Without these improvements to the table, you must manually adjust the cell formatting, conditional formatting, formula and chart every time you append a value. What previously took multiple steps now occurs automatically thanks to the improved and new table features. This is possible because Excel 2007 recognizes objects like a table, table columns, table headers and other related parts. Excel uses this information to respond to your actions while you are working in the worksheet. In the following sections and future Office Talk articles, I'll review some basics and present examples.

Creating Tables

You can create a table simply by clicking the Table command on the Insert tab on the 2007 Office Fluent Ribbon (or even quicker, use the CTRL+L keyboard shortcut). Clicking the Table menu item displays a dialog box where you specify the range for the table, and indicate if the data already contains a header row as shown in Figure 3.

Figure 3. The Create Table dialog box

When you create a table, a new tab appears on the Office Fluent Ribbon that is specifically designed for tables. The Table Tools tab only appears when the active cell is inside a table. The tab contains options and settings that are specifically for tables. Figure 3 is a screenshot of the Table Tools tab.

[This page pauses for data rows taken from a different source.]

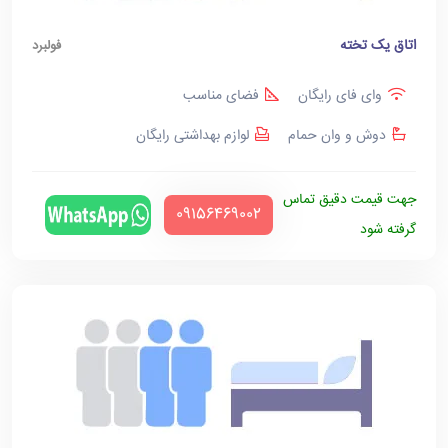
اتاق یک تخته
فولبرد
وای فای رایگان
فضای مناسب
دوش و وان حمام
لوازم بهداشتی رایگان
جهت قیمت دقیق تماس
‪09156469002‬
گرفته شود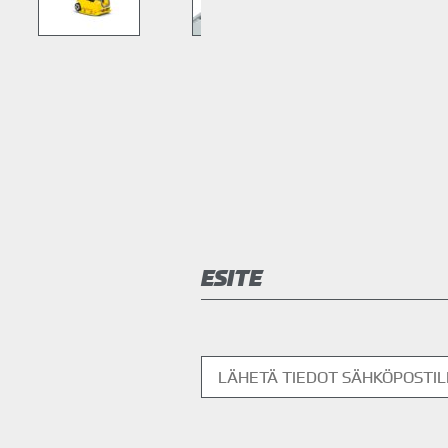
ESITE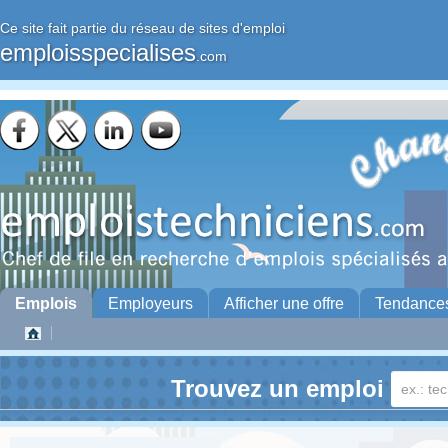
Ce site fait partie du réseau de sites d'emploi
emploisspecialises
.com
Emplois
Employeurs
Afficher une offre
Tendance
Trouvez un emploi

Figure 4. The Table Tools tab in Excel 2007

Office Excel 2007 also extends the new table features to the existing external data query functionality, referred to as "query tables." New queries benefit from the features of tables (however, Web queries and text queries are excluded from these new updates). Future articles in this series illustrate the benefits of making query tables into tables. Note that if you have an existing query, you can convert it to a table by using the Office Fluent Ribbon or by using the keyboard shortcuts described previously. Tables are also created when you import XML data into a worksheet by using the XML features that were added in Microsoft Office Excel 2003.

Adding Data to Tables

You saw in the previous example, a method of adding a new row to a table. Adding a new column works the same way: place the cursor in a cell outside the table to the right, and type in a value. Excel 2007 automatically expands the table to include the new data. If this is not the desired behavior, then a simple command available in a smart tag resizes the table and leaves the value outside the table. There are other ways to add rows. Much like tables in Microsoft Office Word 2007, pressing the TAB key when the active cell is in the last column of the last row causes Excel 2007 to add a new row and move the active cell to the first column of the newly added row. In addition, pressing the ENTER key when the active cell is in any cell of the last row also causes a new row to be added.

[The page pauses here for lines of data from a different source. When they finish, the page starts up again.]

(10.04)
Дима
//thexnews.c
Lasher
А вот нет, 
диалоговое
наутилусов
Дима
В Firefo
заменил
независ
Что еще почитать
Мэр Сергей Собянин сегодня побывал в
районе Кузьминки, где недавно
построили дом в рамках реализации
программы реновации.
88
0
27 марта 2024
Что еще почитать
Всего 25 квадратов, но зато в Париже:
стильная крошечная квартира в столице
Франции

Finally, if you want a quick way to resize your table to add or subtract rows or columns, click the resize handle in the lower-right corner of the table and drag it in the direction desired. You can see the resize handle in the lower right corner of the table in Figure 1.

One of the goals of the table feature is to maintain the integrity of your tabular structure so that the only way to shift cells or create space in a table is to add or insert entire table rows or entire table columns.


As you can see, adding rows and columns to your tables is much easier in Excel 2007. In addition, table formatting persists with these additions. In future Office Talk columns, I'll discuss more of the core features of tables.